Priscilla pursued an acting career. She recounts her experiences in acting class and her first roles. She loved being on the documentary series Those Amazing Animals and was honored to be given a role on the soap opera Dallas, where she had good relationships and learned a lot. She was surprised by how fun she found acting and how kind people were to her.
While Priscilla was thriving, Lisa Marie struggled. She used drugs and failed out of school. A worried Priscilla moved her to a new private school closer to home and enrolled her in Scientology’s rehab program. Lisa Marie made a few friends, including Danny Keough, a devout Scientologist and musician. Priscilla was thrilled because Danny seemed like a good influence on her daughter.
Priscilla let Lisa Marie drop out of school and move into her own place when she turned 18. Priscilla missed having her daughter at home, but was glad that Lisa Marie seemed more stable. She reflects on the difficulties of raising her daughter, particularly in light of Elvis’s legacy.
Priscilla began dating Marco Garibaldi when Priscilla started appearing on Dallas; the couple would stay together for 22 years. Not long after Lisa Marie moved out, Priscilla got pregnant with her son, Navarone. She loved being a mom to a baby again, particularly because she was more ready this time. Shortly thereafter, she and Marco married.
Priscilla continued acting. She describes working on the Naked Gun movie series, which were fun projects. She muses on how Elvis would have responded to them.

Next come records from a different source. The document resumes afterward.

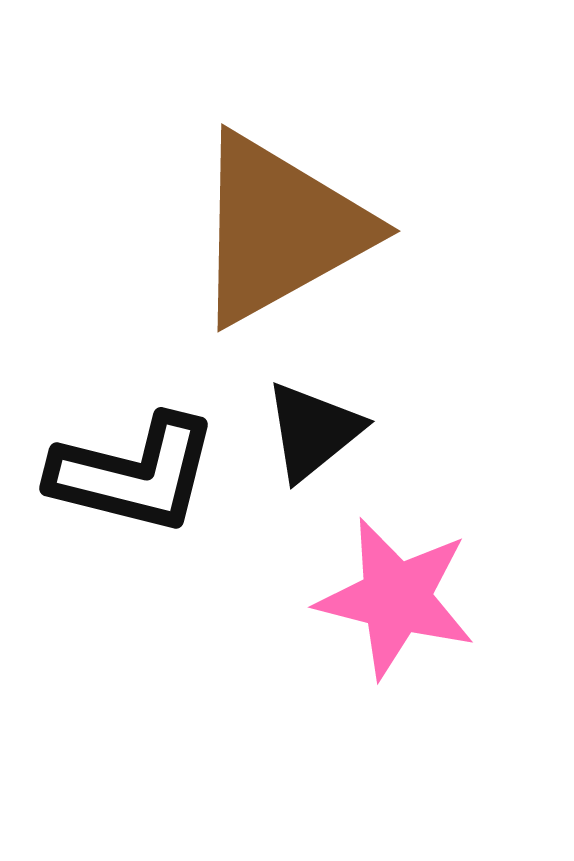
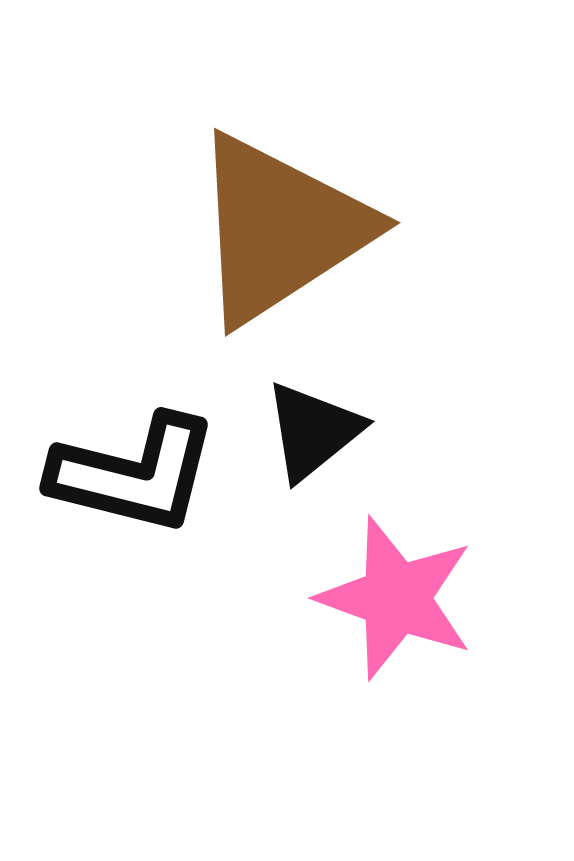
brown triangle: rotated 4 degrees counterclockwise
pink star: rotated 6 degrees clockwise
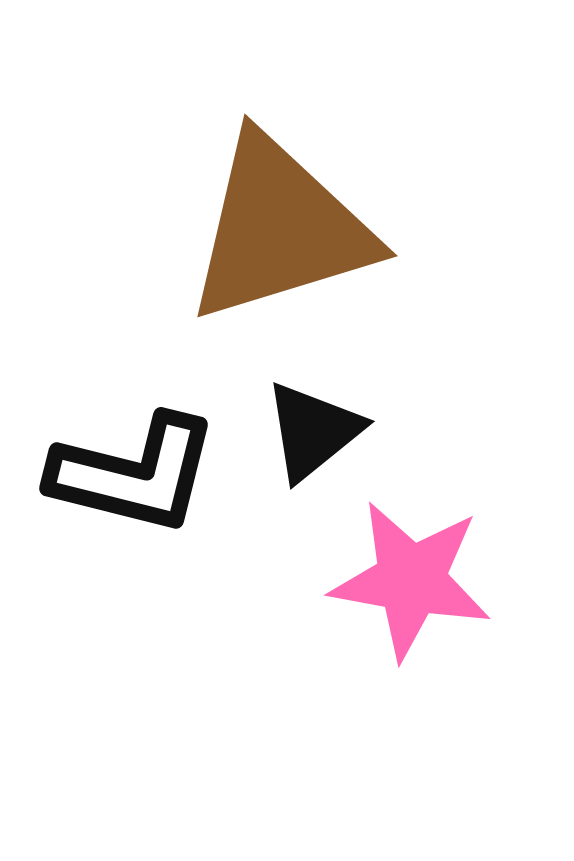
brown triangle: rotated 16 degrees clockwise
pink star: moved 15 px right, 18 px up; rotated 10 degrees counterclockwise
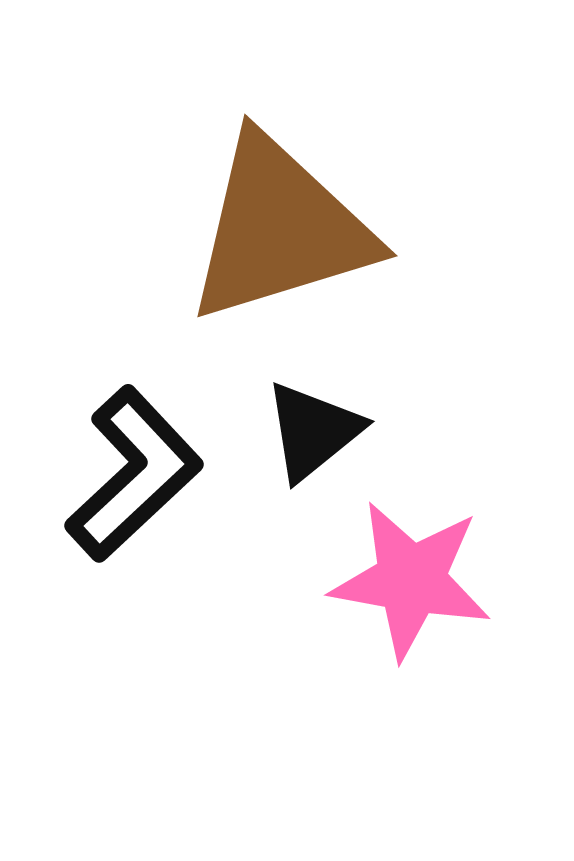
black L-shape: rotated 57 degrees counterclockwise
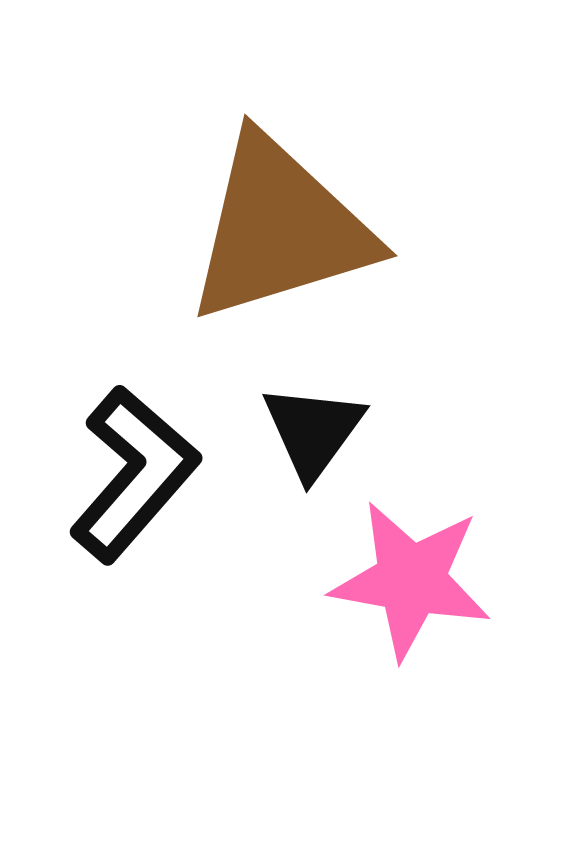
black triangle: rotated 15 degrees counterclockwise
black L-shape: rotated 6 degrees counterclockwise
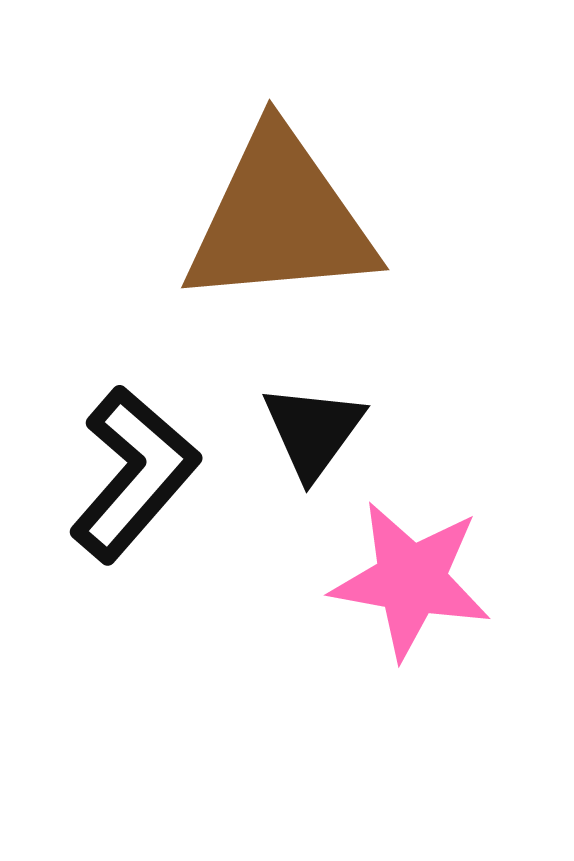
brown triangle: moved 10 px up; rotated 12 degrees clockwise
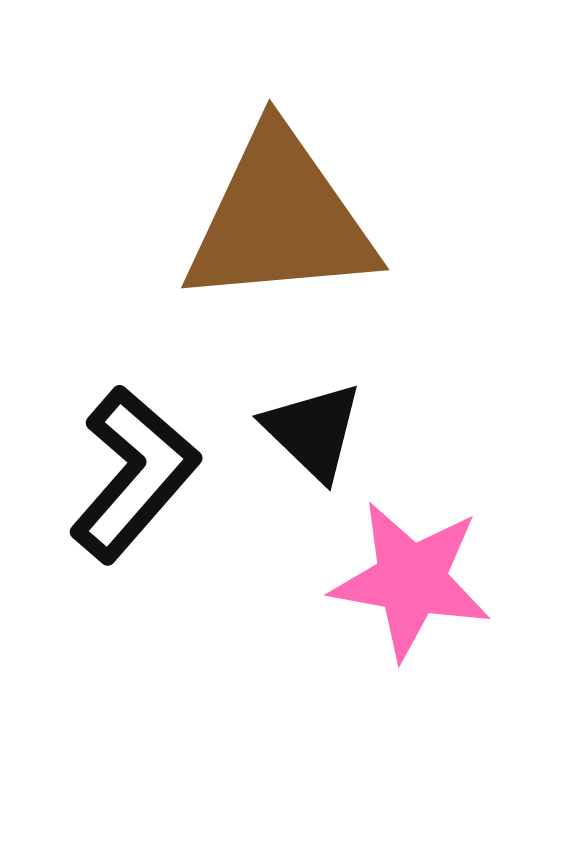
black triangle: rotated 22 degrees counterclockwise
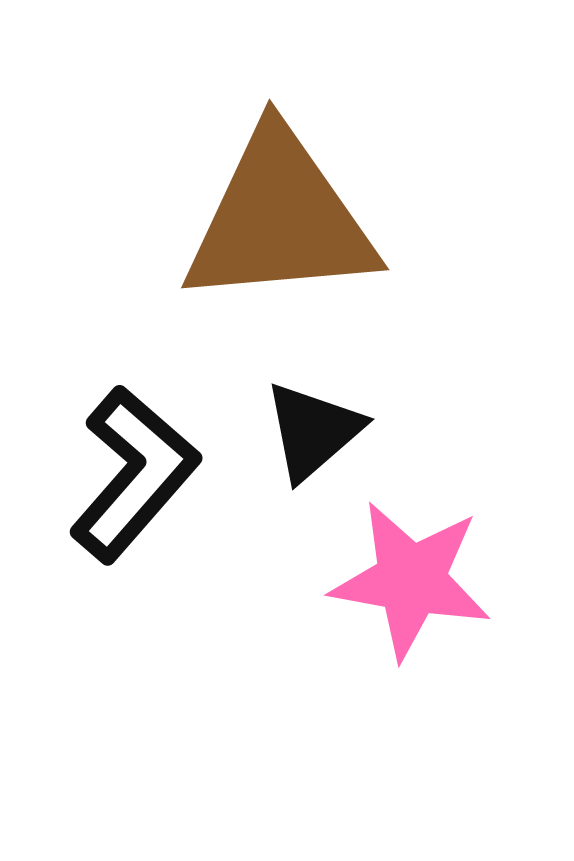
black triangle: rotated 35 degrees clockwise
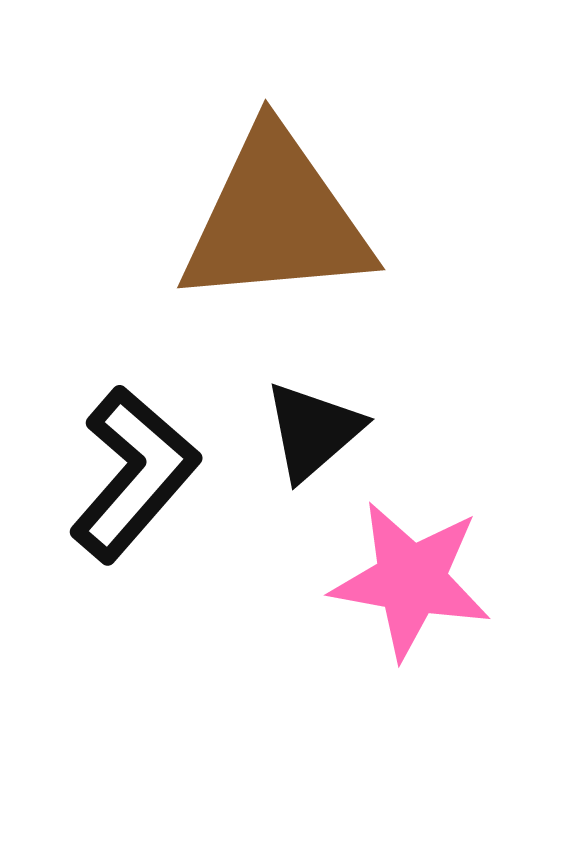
brown triangle: moved 4 px left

Priscilla frames her life after Elvis’s death as a matter of Navigating Fame, Public Expectation, and Legacy. Because Elvis was such an icon, and because his death affected people around the whole world, Priscilla struggled to grieve his passing in a way that felt true to her. By the time of his death, Priscilla hadn’t been married to Elvis for several years, but she remained associated with his fame and legacy. She continued to live in the shadow of the public’s expectations of her. To deal with her feelings of grief and entrapment, Priscilla turned to spirituality and religion. The Church of Scientology offered her comfort and a pathway to healing and self-empowerment, by teaching her that her life was her own:
The thought of freeing myself from all the pain and confusion of losing Elvis gave me hope. I wanted to take control of my life. I would not only be leaving the past behind but also be guided as I moved forward in life. Scientology would show me the way, step by step (64).

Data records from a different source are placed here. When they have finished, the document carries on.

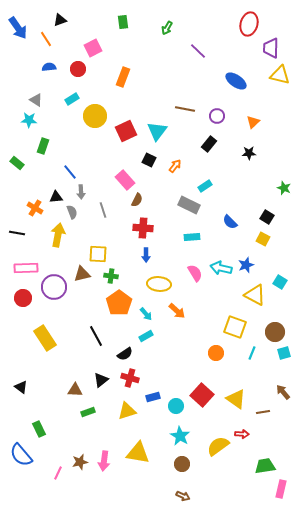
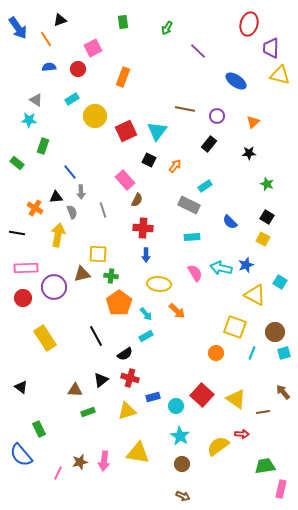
green star at (284, 188): moved 17 px left, 4 px up
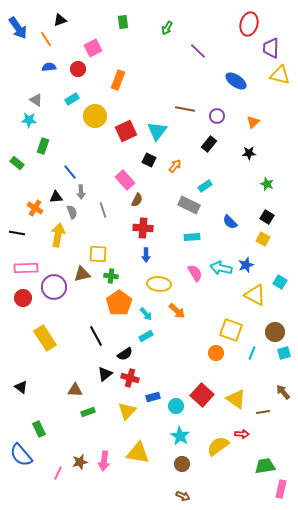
orange rectangle at (123, 77): moved 5 px left, 3 px down
yellow square at (235, 327): moved 4 px left, 3 px down
black triangle at (101, 380): moved 4 px right, 6 px up
yellow triangle at (127, 411): rotated 30 degrees counterclockwise
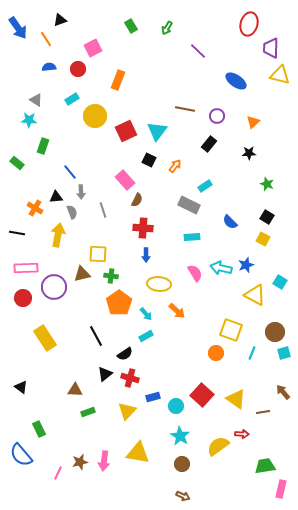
green rectangle at (123, 22): moved 8 px right, 4 px down; rotated 24 degrees counterclockwise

As a public figure, Priscilla felt limited by how outsiders saw her and how the media represented her. She felt compelled to respond to Elvis’s death in the way others expected. With the help of her new religious beliefs and community, Priscilla discovered how to exercise her agency despite the pressure she felt. She now considers that by looking to philosophy and religion, Priscilla was actually upholding Elvis’s legacy, too. “Elvis was always the searcher” (61), Priscilla asserts, and was always seeking answers to navigate his losses. Priscilla didn’t adopt Elvis’s same beliefs, but she did take inspiration from his quest for meaning.

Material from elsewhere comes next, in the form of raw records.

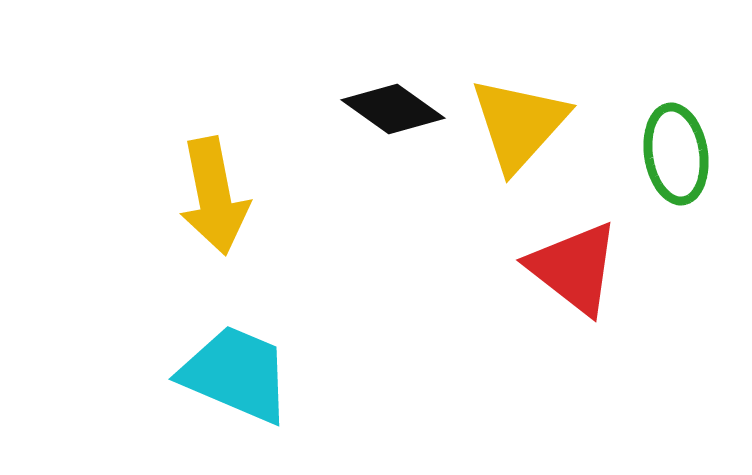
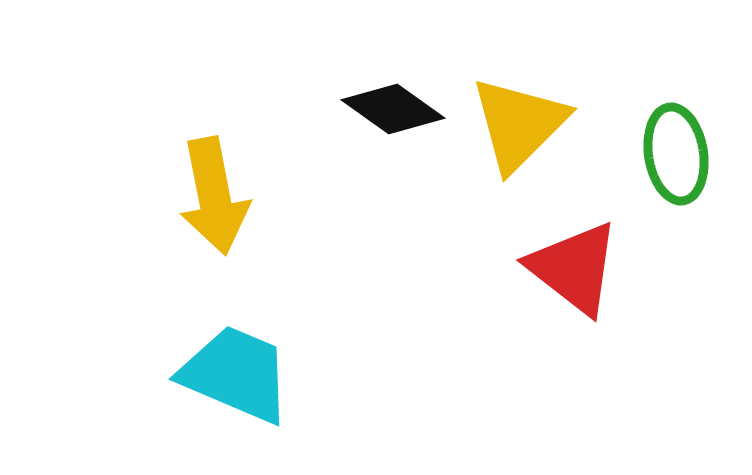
yellow triangle: rotated 3 degrees clockwise
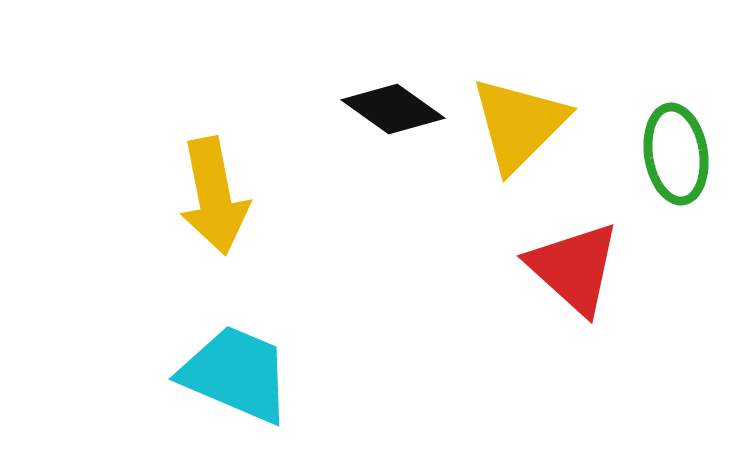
red triangle: rotated 4 degrees clockwise
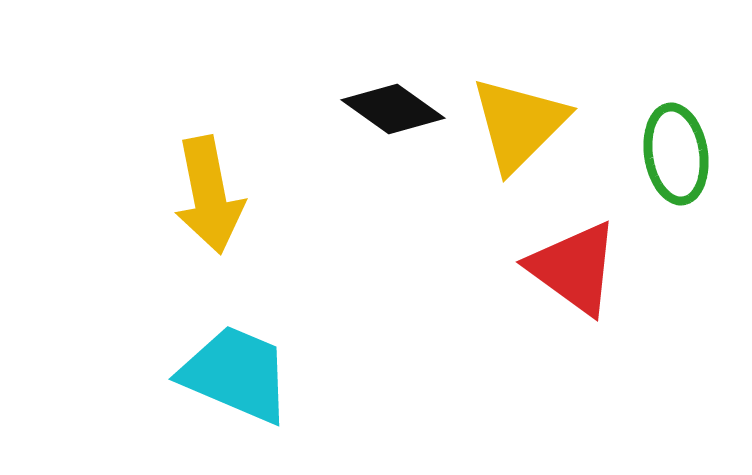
yellow arrow: moved 5 px left, 1 px up
red triangle: rotated 6 degrees counterclockwise
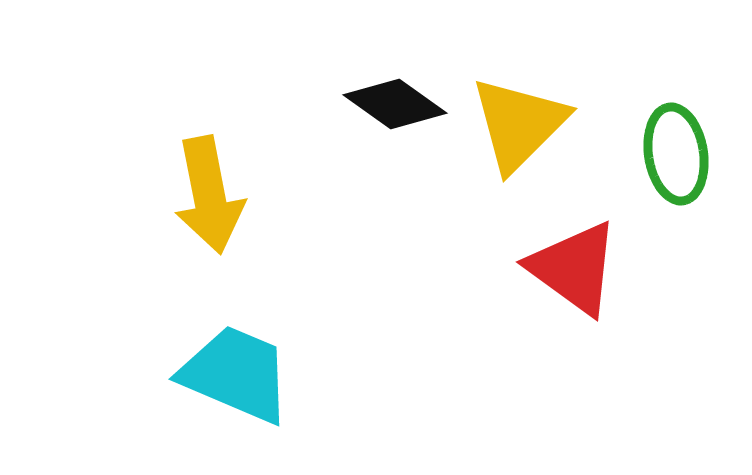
black diamond: moved 2 px right, 5 px up
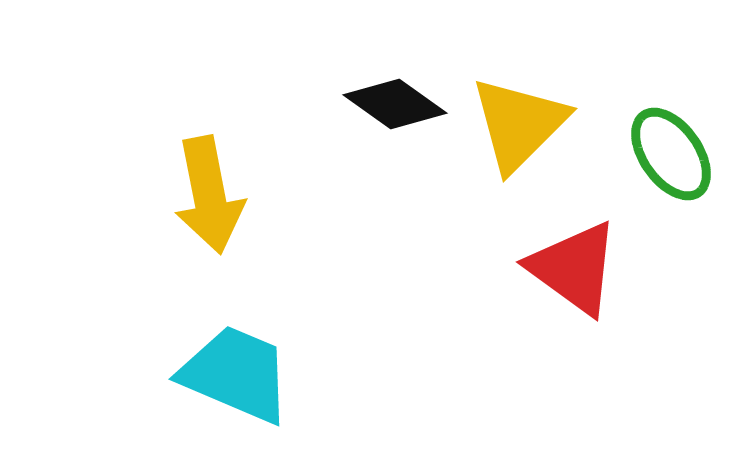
green ellipse: moved 5 px left; rotated 26 degrees counterclockwise
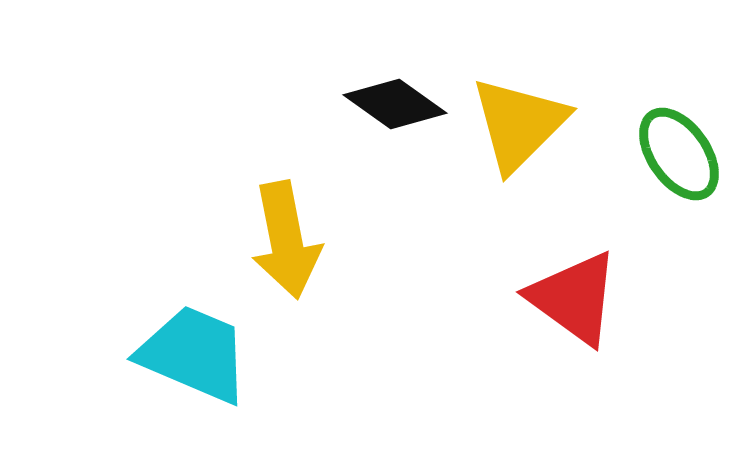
green ellipse: moved 8 px right
yellow arrow: moved 77 px right, 45 px down
red triangle: moved 30 px down
cyan trapezoid: moved 42 px left, 20 px up
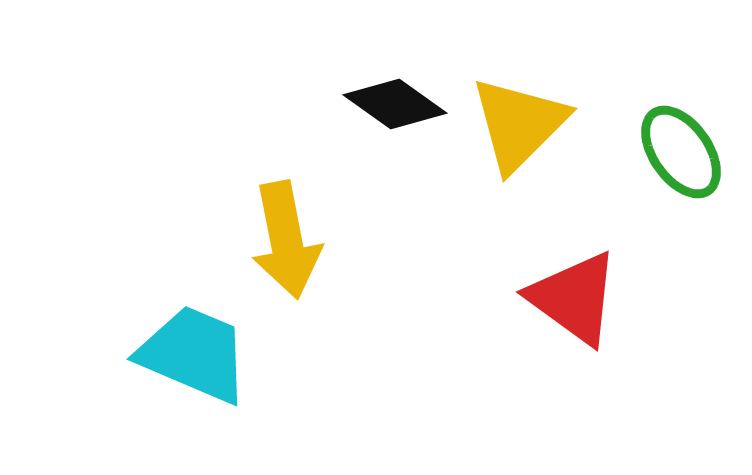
green ellipse: moved 2 px right, 2 px up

Priscilla’s parenting experiences introduce the Generational Nature of Trauma that the memoir investigates. Much like her late father, Lisa Marie “was a conundrum, complicated and challenging,” “a free spirit, a determined and restless soul” (77). While Priscilla appreciated that Lisa Marie was grieving her father, she struggled to help her daughter build healthy habits and find direction in life. Elvis’s premature death wounded Priscilla in the same way that Gladys’s early death deeply impacted a young Elvis. Priscilla noticed other similarities between father and daughter, particularly Lisa Marie’s use of drugs and alcohol. Priscilla began to worry about her daughter when she discovered that Lisa Marie had been “experiment[ing] with alcohol and pot” and “that cocaine and other serious drugs were readily available in her social circles” (93). Priscilla never suggests that she didn’t trust Lisa Marie, but she feared Lisa Marie would become reliant on substances because of “Elvis’s history of addiction” (93). Of course, what Priscilla claims never to have known is Lisa Marie’s history of being sexually abused from a young age—trauma that could more readily explain the young woman’s substance use as a coping mechanism. Despite her best efforts, Priscilla was unable to stop her daughter from using substances. Priscilla similarly tried to stop Elvis’s drug use, but without success. These repeating patterns convey how trauma can echo from one generation to the next.
Priscilla’s romantic relationships and personal endeavors further the memoir’s theme of Discovering Personal Autonomy and Self-Empowerment. After losing Elvis, Priscilla could have descended into despair. She could have given up on her daughter or retreated from public life. Instead, Priscilla she describes herself pressing forward, allowing other men into her heart, discovering Scientology and beginning acting—experiences that were solely her decision and not the result of Elvis’s influence over her choices. Her first acting class particularly empowered her, bolstered her confidence, and helped her reclaim her life: “The experience had broken me out of my shyness, my fear of being watched” (96). Priscilla was learning how to balance her public and private lives, and discovering how to feel strong and capable in all arenas no matter how others might perceive her.